There has been a constant increase in the number of cyberattacks happening in India and other parts of the world including India’s power grid systems. The Government of India has been working on initiatives to educate and create awareness about the different aspects of cybersecurity and how to prevent a cybersecurity incident in order to achieve the goal of having safe, secure and open use of the digital environment.
Colonel (Dr.) Inderjeet Singh, Director General, Cyber Security Association of India (CSAI) during his keynote session at South Asia Digital Week 2022 India edition spoke about the norms and the government’s strategic initiatives and confidence-building measures for building comprehensive guiding tools for traditional and digital organisations, policymakers and other stakeholders.
“Every 11 seconds there could possibly be a new ransomware attack happening in some or the other organisation,” said Dr. Singh.
He further explained that cyberspace is changing and there is a paradigm shift and there are three major components in the world of cyberspace which include threats, targets and counters. The lines between cyber activists, criminals and state-paid hackers are becoming increasingly blurred.

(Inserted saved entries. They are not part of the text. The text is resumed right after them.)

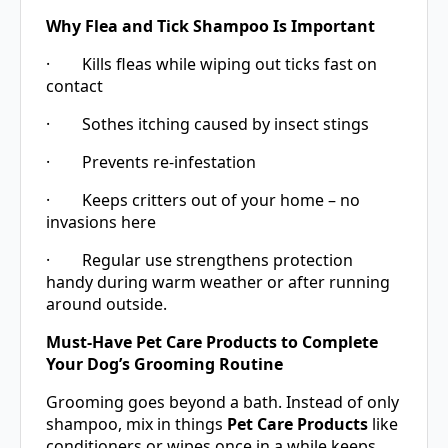
Why Flea and Tick Shampoo Is Important
· Kills fleas while wiping out ticks fast on
contact
· Sothes itching caused by insect stings
· Prevents re-infestation
· Keeps critters out of your home – no
invasions here
· Regular use strengthens protection
handy during warm weather or after running
around outside.
Must-Have Pet Care Products to Complete
Your Dog’s Grooming Routine
Grooming goes beyond a bath. Instead of only
shampoo, mix in things
Pet Care Products
like
conditioners or wipes once in a while keeps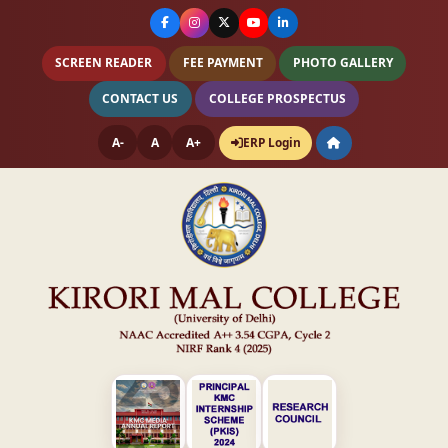
SCREEN READER
FEE PAYMENT
PHOTO GALLERY
CONTACT US
COLLEGE PROSPECTUS
A-
A
A+
ERP Login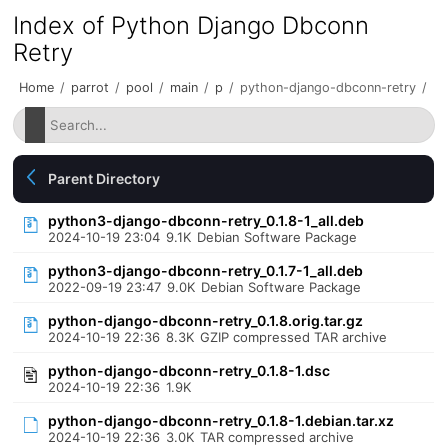
Index of Python Django Dbconn
Retry
Home
/
parrot
/
pool
/
main
/
p
/
python-django-dbconn-retry
/
Parent Directory
python3-django-dbconn-retry_0.1.8-1_all.deb
2024-10-19 23:04
9.1K
Debian Software Package
python3-django-dbconn-retry_0.1.7-1_all.deb
2022-09-19 23:47
9.0K
Debian Software Package
python-django-dbconn-retry_0.1.8.orig.tar.gz
2024-10-19 22:36
8.3K
GZIP compressed TAR archive
python-django-dbconn-retry_0.1.8-1.dsc
2024-10-19 22:36
1.9K
python-django-dbconn-retry_0.1.8-1.debian.tar.xz
2024-10-19 22:36
3.0K
TAR compressed archive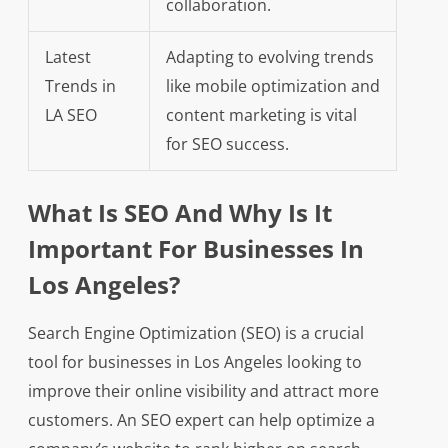
collaboration.
Latest
Adapting to evolving trends
Trends in
like mobile optimization and
LA SEO
content marketing is vital
for SEO success.
What Is SEO And Why Is It
Important For Businesses In
Los Angeles?
Search Engine Optimization (SEO) is a crucial
tool for businesses in Los Angeles looking to
improve their online visibility and attract more
customers. An SEO expert can help optimize a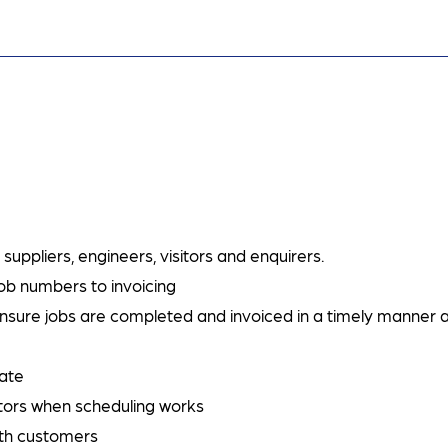
uppliers, engineers, visitors and enquirers.
ob numbers to invoicing
nsure jobs are completed and invoiced in a timely manner 
date
tors when scheduling works
ith customers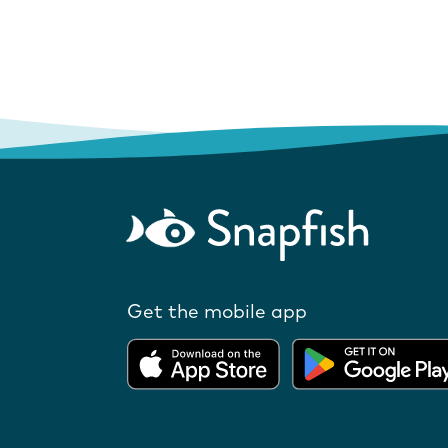
Get the mobile app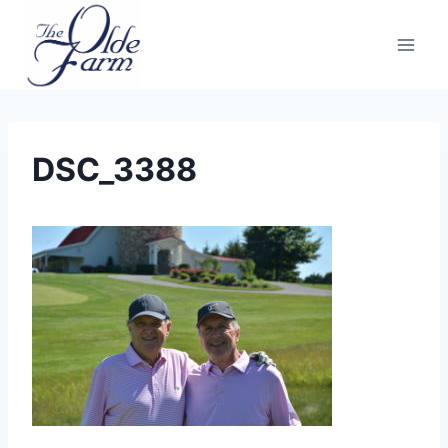
Skip
to
content
DSC_3388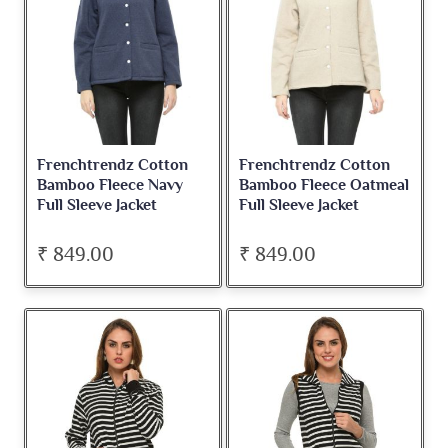
Frenchtrendz Cotton
Frenchtrendz Cotton
Bamboo Fleece Navy
Bamboo Fleece Oatmeal
Full Sleeve Jacket
Full Sleeve Jacket
₹ 849.00
₹ 849.00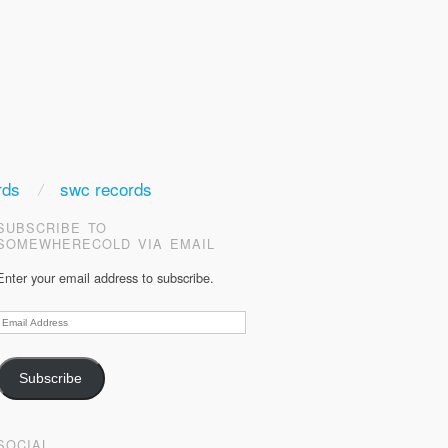
rds
swc records
SUBSCRIBE TO
SOMEWHERECOLD VIA EMAIL
Enter your email address to subscribe.
Email
Address
Subscribe
SOCIAL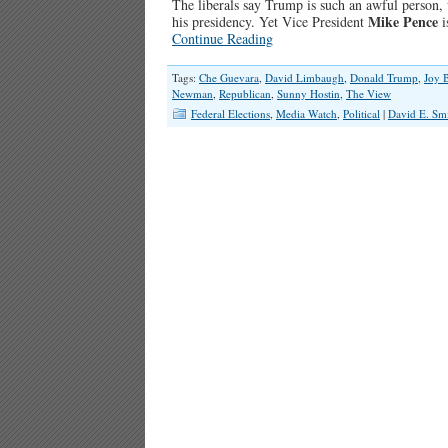
The liberals say Trump is such an awful person,
Mike Pence
his presidency. Yet Vice President
i
Continue Reading
Tags:
Che Guevara
,
David Limbaugh
,
Donald Trump
,
Joy 
Newman
,
Republican
,
Sunny Hostin
,
The View
Federal Elections
,
Media Watch
,
Political
|
David E. Sm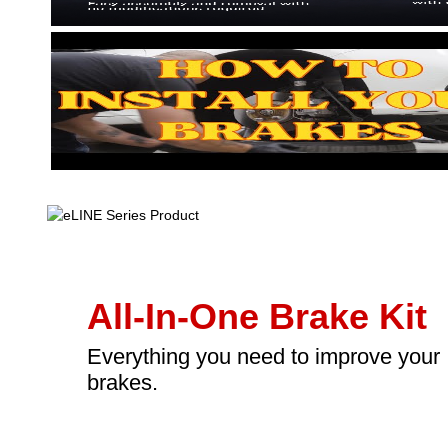
All-In-One Brake Kit
Everything you need to improve your
brakes.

Cybersabotage has begun to emerge in conflicts and cyber is an element that is present in all crises and wars. Important and critical industries are most vulnerable to cyberattacks. Several power grids’ security is being compromised.
“Currently, 16 industry sectors are defined as ‘Critical Infrastructure’ and 85 per cent of critical infrastructure is in private sector hands. Various trends are exposing the industry to increased risk for example interconnectedness of sectors, the proliferation of exposure and concentrations of assets. The critical infrastructure sectors include agriculture and food, dams, banking and financial services, defense industrial base, emergency services, energy, IT, and government facilities to name a few,” said Dr. Singh.
Preventing a possible breach can be done through capacity building and training of employees of the organisation. There are six major organisations that are being protected by the NPCI.
Dr. Singh further pointed out that cyberwarfare’s becoming increasingly common. The damage can affect the critical infrastructure, damages from espionage and DDoS can have far-reaching negative effects. Cyberattacks are getting more sophisticated, and complex to understand and defend against also due to their unpredictability, lack of disclosure and denials.
In order to prevent organisations from cyber incidents, it is important that organisations give the required training and spread awareness about the possible cyber incidents that could hamper the function of an organisation.
“Physical security is no longer an effective defence. It is crucial to deploy and integrate cyber solutions that protect user access, and databases and track the perpetrator,” added Dr. Singh.
Initiatives by the GOI
There are various initiatives that the Government of India is taking. One of them is Cyber Surakshit Bharat Initiative. The objective of this initiative is to educate and enable the CISO and broader IT community of central/state governments, banks, and public sector undertaking in order to address the challenges of cybersecurity in partnership with the industry.
“Key objectives of this initiative include creating awareness on the emerging landscape of cyber threats, providing an in-depth understanding on related solutions, applicable frameworks, guidelines and policies related to cybersecurity and others,” said Dr. Singh.
Training partners from the industry include Microsoft, IBM, Intel, PaloAlto and others. NIC, CERT-In and CDAC are knowledge partners from the Government side.
Another initiative is the National Cyber Exercise (NCX) which is being conducted by The National Security Council Secretariat of India as a hybrid exercise over a period of ten days from 18 to 29 April 2022 with the aim to train senior management and technical personnel of Government/Critical Sector organisations and agencies on contemporary cyber threats and handling cyber incidents and response.
Ajit Doval, KC, National Security Advisor, inaugurated the National Cyber Security Incident Response Exercise alongside Lt General Rajesh Pant, National Cyber Security Coordinator and Dr. Satheesh Reddy, Secretary DRDO.